Cleveland District State High School is an independent coeducational public secondary school based in Cleveland in the local government area of Redland City in Queensland, Australia. In August 2020, the school had a total enrolment of 2120 students.

Cleveland District State High School's current role of Executive Principal is held by Leonard McKeown. The school also consists of five Deputy Principals, nine Heads of Department and five Deans of Students.

History

In January 1956, Cleveland District State High School began operating in the grounds of Cleveland State School as the first secondary school in the Redland City area. The school had a population of 32 students and was led by Head Teacher Ted Liesegang. By 1960, the school had reached a total population of 54 students, followed by 84 in the following year. In order to meet the growing demands of the school, new school facilities were constructed on land in Russell Street in the early 1960s. The school was officially opened by the State Treasurer, Sir Thomas Hiley,  on 27 April 1963.

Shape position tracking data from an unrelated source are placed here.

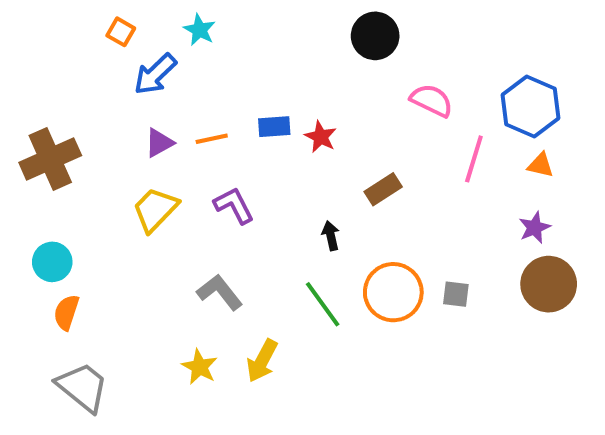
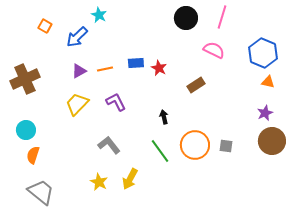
orange square: (121, 32) -> (45, 26), moved
pink line: (474, 159) -> (222, 17), moved
brown rectangle: (383, 189) -> (196, 85), moved

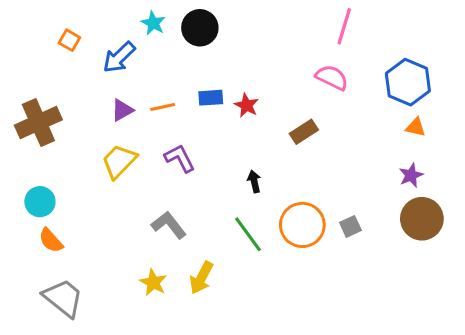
black circle: (186, 18) -> (200, 28), moved
gray square: (226, 146) -> (350, 226), turned -32
orange semicircle: (33, 155) -> (51, 240), turned -60

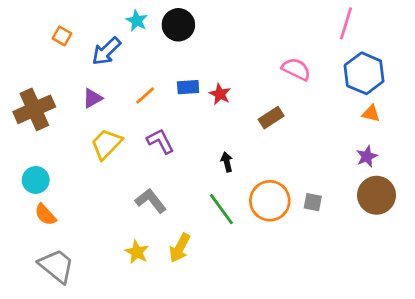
pink line: (344, 26) -> (346, 23), moved
orange line: (163, 107) -> (145, 95), turned -30
purple triangle: (122, 110) -> (92, 98), moved
gray square: (350, 226) -> (313, 202), turned 36

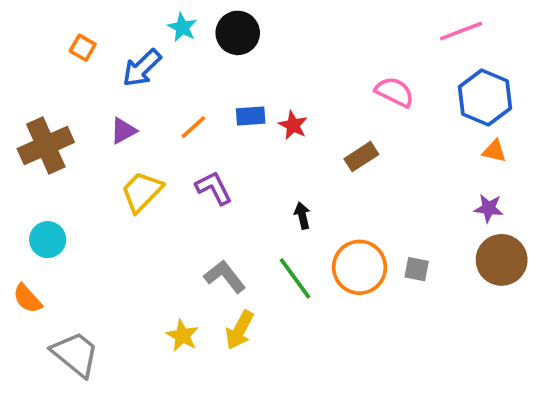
pink line: (346, 23) -> (461, 31), turned 52
purple star: (367, 156) -> (489, 208), turned 30
gray L-shape: (151, 201) -> (225, 277), moved
orange semicircle: (45, 215) -> (27, 299), moved

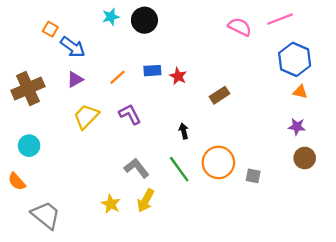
cyan star: (182, 27) -> (111, 17), turned 30
blue arrow: (142, 68) -> (73, 47), moved, turned -100
pink semicircle: (395, 92) -> (240, 27), moved
brown circle: (502, 260) -> (305, 158), size x0.7
gray square: (417, 269) -> (253, 176), moved

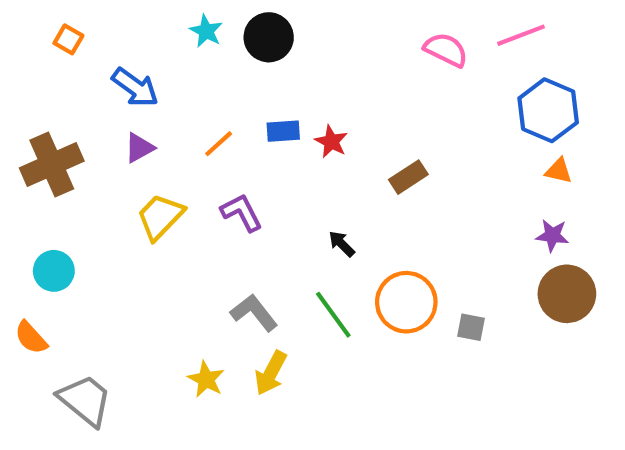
cyan star: (111, 17) -> (206, 31), turned -30
orange square: (50, 29) -> (68, 39), moved
black arrow: (184, 131) -> (342, 244), turned -32
brown circle: (305, 158) -> (567, 294), size x1.4

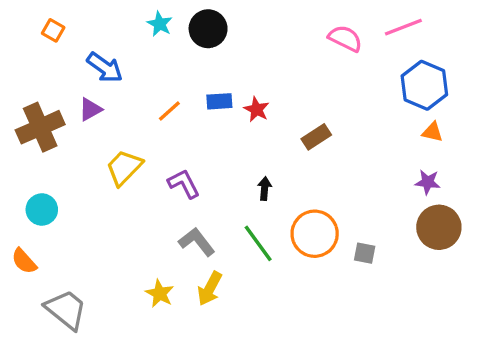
purple triangle: (139, 148) -> (90, 109), moved
purple L-shape: (242, 212) -> (184, 184), moved
black arrow: (342, 244) -> (265, 189), turned 50

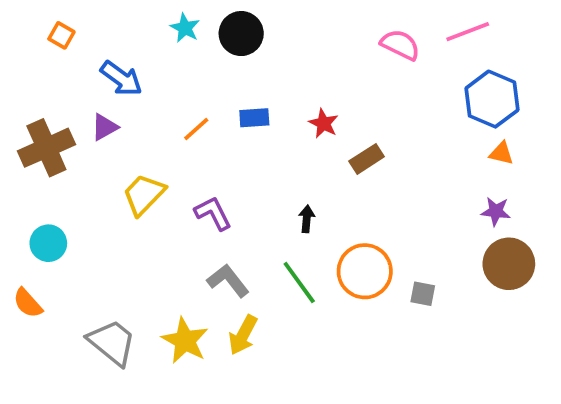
red star: (256, 109) -> (324, 123), moved
yellow star: (160, 293) -> (185, 341), size x1.4
gray trapezoid: (66, 310) -> (112, 342), moved

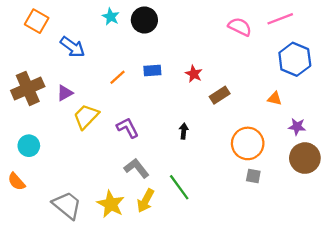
orange square: (61, 35) -> (37, 21), size x1.5
purple triangle: (104, 127) -> (65, 93), moved
orange triangle: (501, 153) -> (275, 99), moved
orange circle: (365, 271) -> (248, 143), moved
green line: (299, 283) -> (179, 187), moved

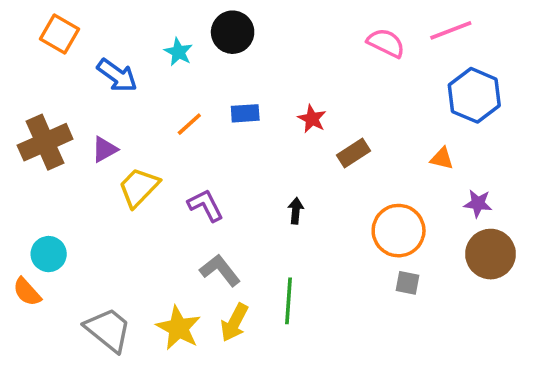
cyan star: (111, 17) -> (178, 52), moved
cyan circle: (29, 146) -> (49, 254), moved
green line: (179, 187) -> (288, 301), turned 40

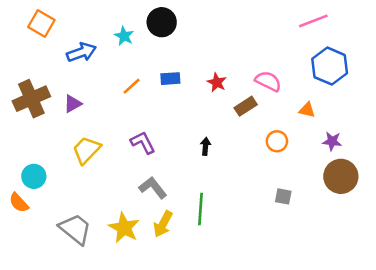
pink semicircle: (386, 43) -> (268, 81), moved
blue arrow: (117, 75) -> (81, 52), turned -56
yellow trapezoid: (139, 187) -> (86, 150), moved
orange circle: (399, 231) -> (277, 141), moved, size x0.6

The 2010s decade saw a substantial increase in enrolments at the school, with an official count of 2040 students in 2018 compared with 1205 students in 2010. In 2018, Cleveland District State High School became the first school in the Redland City area with a total enrolment of more than 2000 students.

Sporting houses

Cleveland State High School includes the following four sporting houses, all of which are named in reference to islands in Moreton Bay, and their respective colours:

Curriculum

Excellence programs

Excellence programs at Cleveland District State High School include:
 Athlete Support Program
 Creative Arts Centre for Excellence
 Languages
 Music Extension Program
 Sports Development Program

English

English is a compulsory core subject across the Junior Secondary (Years 7–9) curriculum. English subjects available to students in the Senior Secondary phase (Years 10–12) include the General subjects of English and Literature, and the Applied subject of Essential English.

Mathematics

Mathematics is a compulsory core subject across the Junior Secondary curriculum. Mathematics subjects available to students in the Senior Secondary phase include the General subjects of General Mathematics, Mathematical Methods and Specialist Mathematics, and the applied subject of Essential Mathematics.

Humanities

The subjects of History and Geography are administered through the Humanities faculty as compulsory core subjects across the Junior Secondary curriculum. From Year 9, the elective subject of Ancient History becomes available. Humanities subjects available to students in the Senior Secondary phase include the General subjects of Ancient History, Geography and Modern History.

Science

Science is a compulsory core subject across the Junior Secondary curriculum. In Year 9, each student participates in either of the core subjects of Agricultural Science or General Science, and the elective subjects of Agricultural Practices, Animal Husbandry and Science, Technology, Engineering & Mathematics (STEM) are available. Science subjects available to students in the Senior Secondary phase include the General subjects of Agricultural Science, Biology, Chemistry, Marine Science and Physics, and the Applied subjects of Agricultural Practices and Science in Practice.

Languages

Chinese, French and Japanese are the three Languages Other Than English administered at Cleveland District State High School. All students in Years 7 and 8 study one of these languages and from Year 9, they become elective subjects.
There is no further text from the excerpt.